Di kabarkan Pula berdasarakan informasi warga yang namanya tidak ingin di sebut pada penerbitan media Siber ini, Oknum Kades berinisial Skm itu,mengangkat dan mempekerjakan adik kandungnya sendiri berinisial LL saat ini masih menjabat sebagai (Sekdes ),dan Suami adiknya Itu ,sebagai perangkat di Desa tempat ia (Kades skm-red) menjabat Kantor di Desa Gunung monako tersebut, dan hal itu kuat pula menjadi dugaan ,agar merekapun (Oknum kades ) dapat melanggekan semua rencana-rencana ,Dugan Perbuatan Korupsi,Kolusi dan Nepotisme (KKN) yang mungkin di sinyalir bisa saja telah terjadi.
Dimana Sebelummya ,Perihal mengenai kabar tersebut,,tim.gnewstv.id coba mengkonfirmasikan langsung kepada Oknum Kades Desa Gunung monako berinisial Skm Itu, pada Minggu 14/05/2023 Pukul 12.27 .Wib, melalu Whatshap milik Kades di nomor 0813.7747xxxx,namun Whatshap milik Kades Sukimin tersebut,tidak menjawab dan berbalas sama sekali.
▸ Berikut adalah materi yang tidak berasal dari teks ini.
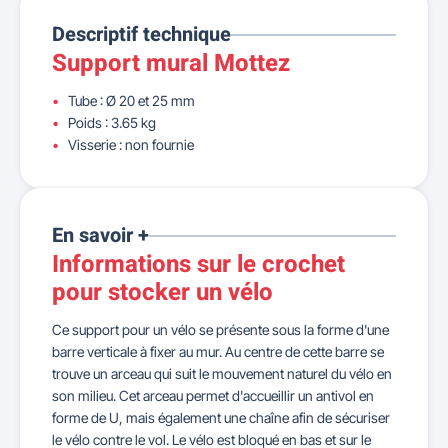
Descriptif technique
Support mural Mottez
Tube : Ø 20 et 25 mm
Poids : 3.65 kg
Visserie : non fournie
En savoir +
Informations sur le crochet
pour stocker un vélo
Ce support pour un vélo se présente sous la forme d'une
barre verticale à fixer au mur. Au centre de cette barre se
trouve un arceau qui suit le mouvement naturel du vélo en
son milieu. Cet arceau permet d'accueillir un antivol en
forme de U, mais également une chaîne afin de sécuriser
le vélo contre le vol. Le vélo est bloqué en bas et sur le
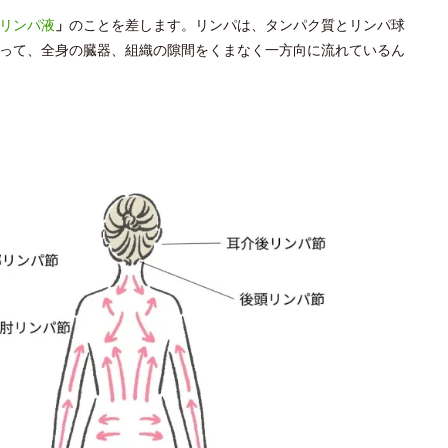
リンパ液
」
のことを差します。リンパは、タンパク質とリンパ球
って、全身の臓器、組織の隙間をくまなく一方向に流れているん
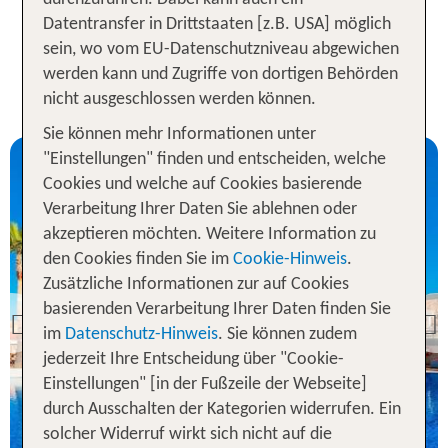
Datentransfer in Drittstaaten [z.B. USA] möglich
sein, wo vom EU-Datenschutzniveau abgewichen
FLASH SALE Balearen - Unsere
werden kann und Zugriffe von dortigen Behörden
TUI KIDS CLUB Angebote
nicht ausgeschlossen werden können.
Sie können mehr Informationen unter
"Einstellungen" finden und entscheiden, welche
Cookies und welche auf Cookies basierende
Verarbeitung Ihrer Daten Sie ablehnen oder
akzeptieren möchten. Weitere Information zu
den Cookies finden Sie im
Cookie-Hinweis
.
Menorca
Zusätzliche Informationen zur auf Cookies
TUI KIDS CLUB Punta
basierenden Verarbeitung Ihrer Daten finden Sie
Prima
Previous
im
Datenschutz-Hinweis
. Sie können zudem
88 % Weiterempfehlung
jederzeit Ihre Entscheidung über "Cookie-
Einstellungen" [in der Fußzeile der Webseite]
statt
7 Nächte, AI, St
1287 €
durch Ausschalten der Kategorien widerrufen. Ein
solcher Widerruf wirkt sich nicht auf die
p.P. ab 856 €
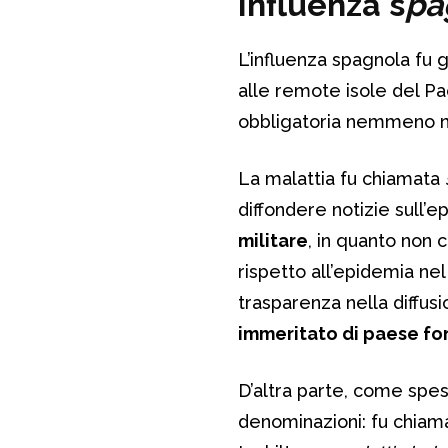
Influenza s
pa
L’influenza spagnola fu g
alle remote isole del Pac
obbligatoria nemmeno nei
La malattia fu chiamata
diffondere notizie sull’
militare
, in quanto non c
rispetto all’epidemia ne
trasparenza nella diffusio
immeritato di paese fo
D’altra parte, come spes
denominazioni: fu chia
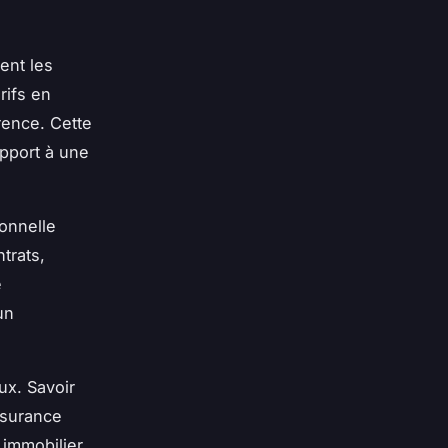
ent les
rifs en
rence. Cette
pport à une
ionnelle
trats,
e
un
ux. Savoir
ssurance
 immobilier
Padahal Sebagai mana di Ketahui bersama ,berdasarakan Undang-undang tentang Keterbukaan Informasi Publik (KIP) nomor : 14 tahun 2008,tidak ada lagi yang perlu di tutup-tutupi dan juga ,Sudah sepatutnyalah, Pejabat Publik harus bisa memahami, perihal ketentuan dan Peraturan yang telah berlaku di Negara Kesatuan Repubrik Indonesia tercinta ini,
Dan atas Peristiwa serta dugaan semua kejadian ini sangatlah disesalkan dan sangat di Sayangkan sekali “Kiranya informasi atas semua ini,akan menjadi Perhatian Khusus:” bagi Bapak Bupati Serdang Bedagai,Darma Wijaya dan Pihak Inspektorat Pemkab Serdang Bedagai,serta institusi terkait ,Baik Pihak Kepolisian RI,Pihak Kejaksaan dan Juga Komisi Pemberantas Korupsi Repubrik Indonesia (KPK.RI) “Ujar warga dengan Penuh harap dan Berkeyakinan,
Di kabarkan pula, oknum kades Gunung monako berinisial Skm itu,telah menjabat hampir 3 Periode sejak dipilih dari tahun 2015 silam, dengan gelotoran Besaran Dana Desa pertahunya ,seperti yang di utaran Kades Sukimin,besaran Dana Desanya,mencapai hingga 600 ratus jutaaan rupiah setiap tahunya, yang di gelontorkan langsung Oleh Pemeritah Pusat melalui Kementrian Desa ,juga melalui rekening milik Desa Gunung monako tersebut,”Juga Sebagai mana di ketahui bersama ..” Desa Gunung monako tersebut adalah merupakan ,Desa yang sepenuhnya masuk dalam areal HGU milik Bumn PTP.Nusanatara 3 Kebun Gunung Monako,yang berada di Propinsi Sumatera Utara Indonesia.